“What is the use of a fellow falling in love with a girl that every other fellow is sure to fall in love with too, you know?”
Mrs. Simonson, good soul, quite swelled with pride in her lodger, and by her behavior created the impression in the minds of people sitting near, that she was the singer’s mother.
And Jo—unsentimental Jo—was entirely carried away. With the music, of course, for music was art, and art, only in another branch, was his life and work; and was not Cyn a beautiful work of Nature, the mother of all art?
“He will be a very lucky man who shall call our Cyn his,” whispered Clem to Jo, as she came out in answer to an encore.
“What!” ejaculated Jo, so savagely that everyone turned to look at him, and Clem opened his eyes wide with surprise. “Bah! Nonsense!”
And some way or other, after this, the music sounded very dismal to Jo, and the close air of the room made his head ache; but he had been working very hard all day, and was tired, so this was quite natural.
Was Clem presuming on his good looks, and thinking of making Cyn his, he wondered? If he was, she certainly would not be fool enough to—Jo stopped here in his meditations, because he would like to have been a little surer that she would not. Very strongly he felt just then that “things of a doubtful nature were sometimes very uncertain!”
It was, of course, no sentiment on his part that caused these emotions. He did not wish Cyn to throw herself away in matrimony, that was all; and so strong were his feelings on this point that he could not banish the idea from his mind all the rest of the evening, and was noticeably thoughtful.
But he was very gay; even unusually, wildly gay on the way home, and kept Mrs. Simonson, whom he escorted, in such a state of laughter that she burst three buttons, and was all “wheezed up” when they reached the hotel.

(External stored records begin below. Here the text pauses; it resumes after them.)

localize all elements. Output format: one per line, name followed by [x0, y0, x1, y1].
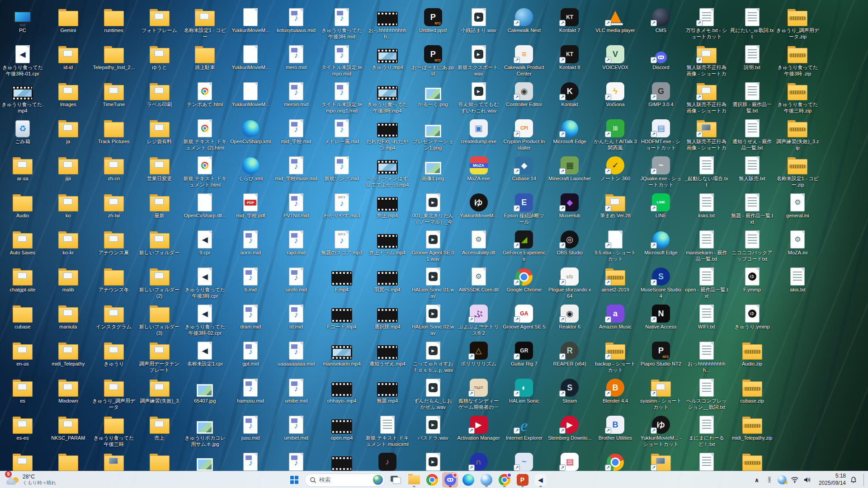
desktop-icon[interactable]: ▶↗Steinberg Downlo... [548, 414, 591, 441]
desktop-icon[interactable]: LINE↗LINE [639, 192, 683, 219]
desktop-icon[interactable]: G↗GIMP 3.0.4 [639, 80, 683, 108]
desktop-icon[interactable]: ♪b.mid [229, 266, 272, 293]
desktop-icon[interactable]: ▶新規エクスポート.wav [457, 43, 500, 77]
desktop-icon[interactable]: ◉↗Controller Editor [502, 80, 546, 108]
desktop-icon[interactable]: runtimes [92, 6, 136, 33]
desktop-icon[interactable]: おっhhhhhhhhhhh... [366, 6, 409, 40]
desktop-icon[interactable]: WIFI.txt [685, 303, 728, 330]
desktop-icon[interactable]: ↗Cakewalk Next [502, 6, 546, 33]
desktop-icon[interactable]: F.mp4 [320, 266, 363, 293]
desktop-icon[interactable]: ▶こってゅｈｄすおｆｄｓｂふぉ.wav [411, 340, 455, 374]
desktop-icon[interactable]: 無人販売.txt [731, 155, 774, 182]
desktop-icon[interactable]: 新しいフォルダー [138, 229, 181, 256]
volume-icon[interactable] [802, 473, 812, 487]
desktop-icon[interactable]: ↗9.5.xlsx - ショートカット [594, 229, 637, 263]
desktop-icon[interactable]: きゅうり [92, 340, 136, 367]
desktop-icon[interactable]: きゅうり_調声用データ [92, 377, 136, 411]
desktop-icon[interactable]: まにまにわーるど！.txt [685, 414, 728, 448]
desktop-icon[interactable]: 無題 - 親作品一覧.txt [731, 192, 774, 225]
desktop-icon[interactable]: ◀名称未設定1.cpr [183, 340, 226, 367]
desktop-icon[interactable]: ♪uaaaaaaaaa.mid [274, 340, 318, 367]
desktop-icon[interactable]: es-es [1, 414, 44, 441]
desktop-icon[interactable] [138, 451, 181, 472]
desktop-icon[interactable]: ♪mid_学校.mid [274, 117, 318, 145]
desktop-icon[interactable]: きゅうり食ってた.mp4 [1, 80, 44, 114]
desktop-icon[interactable] [1, 451, 44, 472]
desktop-icon[interactable]: 調声用データテンプレート [138, 340, 181, 374]
desktop-icon[interactable]: B↗Blender 4.4 [594, 377, 637, 404]
taskbar-search[interactable] [305, 474, 385, 487]
desktop-icon[interactable]: ニコニコバックアップコードtxt [731, 229, 774, 263]
desktop-icon[interactable]: ♪PVTNd.mid [274, 192, 318, 219]
desktop-icon[interactable]: KT↗Kontakt 7 [548, 6, 591, 33]
desktop-icon[interactable]: ↗CMS [639, 6, 683, 33]
desktop-icon[interactable]: ↗syasinn - ショートカット [639, 377, 683, 411]
desktop-icon[interactable]: ▶答え知っててもむずいわこれ.wav [457, 80, 500, 114]
desktop-icon[interactable]: akis.txt [776, 266, 819, 293]
desktop-icon[interactable]: ↗Discord [639, 43, 683, 70]
desktop-icon[interactable]: アナウンス冬 [92, 266, 136, 293]
desktop-icon[interactable]: OpenCvSharp.xml [229, 117, 272, 145]
desktop-icon[interactable]: ♪hamusu.mid [229, 377, 272, 404]
desktop-icon[interactable]: 新規 テキスト ドキュメント (2).html [183, 117, 226, 151]
desktop-icon[interactable]: ↗ [594, 451, 637, 472]
desktop-icon[interactable] [183, 451, 226, 472]
desktop-icon[interactable]: ▶ずんだもん_しおかぜふ.wav [411, 377, 455, 411]
desktop-icon[interactable]: ∩↗ [457, 451, 500, 472]
desktop-icon[interactable]: ϟ↗VoiSona [594, 80, 637, 108]
desktop-icon[interactable]: cubase [1, 303, 44, 330]
desktop-icon[interactable]: ▶ [411, 451, 455, 472]
desktop-icon[interactable]: PNT2Piapro Studio NT2 [639, 340, 683, 367]
desktop-icon[interactable]: 新規 テキスト ドキュメント.html [183, 155, 226, 188]
desktop-icon[interactable]: chatgpt-site [1, 266, 44, 293]
do-not-disturb-bell-icon[interactable]: z [849, 473, 859, 487]
desktop-icon[interactable]: ↗airset2-2019 [594, 266, 637, 293]
desktop-icon[interactable]: ♪メドレー風.mid [320, 117, 363, 145]
desktop-icon[interactable]: _起動しない場合.txt [685, 155, 728, 188]
desktop-icon[interactable]: ✓↗ノートン 360 [594, 155, 637, 182]
desktop-icon[interactable]: 65407.jpg [183, 377, 226, 404]
desktop-icon[interactable]: Fコード.mp4 [320, 303, 363, 330]
taskbar-powerpoint-button[interactable]: P [514, 472, 530, 488]
accessibility-person-icon[interactable] [764, 473, 774, 487]
desktop-icon[interactable]: ゆ↗YukkuriMovieM... - ショートカット [639, 414, 683, 448]
desktop-icon[interactable]: 選択肢.mp4 [366, 303, 409, 330]
desktop-icon[interactable]: midi_Telepathy.zip [731, 414, 774, 441]
desktop-icon[interactable]: きゅうり食ってた午後3時 .zip [776, 43, 819, 77]
desktop-icon[interactable]: ゆYukkuriMovieM... [457, 192, 500, 219]
taskbar-file-explorer-button[interactable] [406, 472, 422, 488]
desktop-icon[interactable]: ar-sa [1, 155, 44, 182]
desktop-icon[interactable]: ⚙MoZA.ini [776, 229, 819, 256]
desktop-icon[interactable]: Images [47, 80, 90, 108]
wifi-icon[interactable] [790, 473, 800, 487]
desktop-icon[interactable]: 通知うぜえ.mp4 [366, 340, 409, 367]
desktop-icon[interactable]: ▶HALion Sonic 02.wav [411, 303, 455, 337]
desktop-icon[interactable]: ↗backup - ショートカット [594, 340, 637, 374]
desktop-icon[interactable]: id-id [47, 43, 90, 70]
desktop-icon[interactable]: ♻ごみ箱 [1, 117, 44, 145]
desktop-icon[interactable]: ▶001_東北きりたん（ ノーマル）_今じゃ... [411, 192, 455, 226]
desktop-icon[interactable]: ゆうと [138, 43, 181, 70]
desktop-icon[interactable] [685, 451, 728, 472]
desktop-icon[interactable]: NKSC_PARAM [47, 414, 90, 441]
desktop-icon[interactable] [320, 451, 363, 472]
desktop-icon[interactable]: 売上 [138, 414, 181, 441]
desktop-icon[interactable]: Track Pictures [92, 117, 136, 145]
desktop-icon[interactable]: ↗無人販売不正行為画像 - ショートカット [685, 80, 728, 115]
desktop-icon[interactable]: ◀9.cpr [183, 229, 226, 256]
desktop-icon[interactable]: ヘッドフォンはずしててよかっt.mp4 [366, 155, 409, 188]
desktop-icon[interactable]: きゅうり食ってた午後三時.zip [776, 80, 819, 114]
desktop-icon[interactable]: ↗ [639, 451, 683, 472]
desktop-icon[interactable]: ↗筆まめ Ver.28 [594, 192, 637, 219]
desktop-icon[interactable]: ko-kr [47, 229, 90, 256]
desktop-icon[interactable]: ▶バスドラ.wav [411, 414, 455, 441]
desktop-icon[interactable]: 死にたい_ゅ歌詞.txt [731, 6, 774, 40]
desktop-icon[interactable]: es [1, 377, 44, 404]
desktop-icon[interactable]: ↗無人販売不正行為画像 - ショートカッ... [685, 43, 728, 78]
desktop-icon[interactable]: テンポあて.html [183, 80, 226, 108]
desktop-icon[interactable]: ▶Groove Agent SE 01.wav [411, 229, 455, 263]
tray-sphere-app-icon[interactable] [777, 473, 787, 487]
desktop-icon[interactable]: ⚙Accessibility.dll [457, 229, 500, 256]
desktop-icon[interactable]: ♪タイトル未設定.tempo.orig1.mid [320, 80, 363, 114]
desktop-icon[interactable]: ♪mid_学校muse.mid [274, 155, 318, 182]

“Why are you so thoughtful tonight?” Clem asked Nattie, as they walked down their street behind the rest, in the wake of Jo’s gayety and Celeste’s meaningless giggle. Celeste was clinging to the arm of the unwilling, but helpless Quimby, and chatting of the handsome tenor.
With a slight start, Nattie replied to Clem’s question,
“I do not know. Am I?”
“Yes; you have hardly spoken a word all the way. Is anything the trouble?” asked Clem, and she, looking moodily oh the ground, did not see the anxiety in his eyes as he spoke.
“Nothing!” she replied; then startled him by bursting out passionately,
“I am tired of living with no object; with nothing but a daily routine. Can it be there is no better place in the world for me? That my life must be always thus? I cannot be contented!”
Clem stopped short and stared at her agitated face.
“I never knew you were not happy, Nattie,” he said, gently.
“Oh! I am not unhappy; I am only discontented,” Nattie replied.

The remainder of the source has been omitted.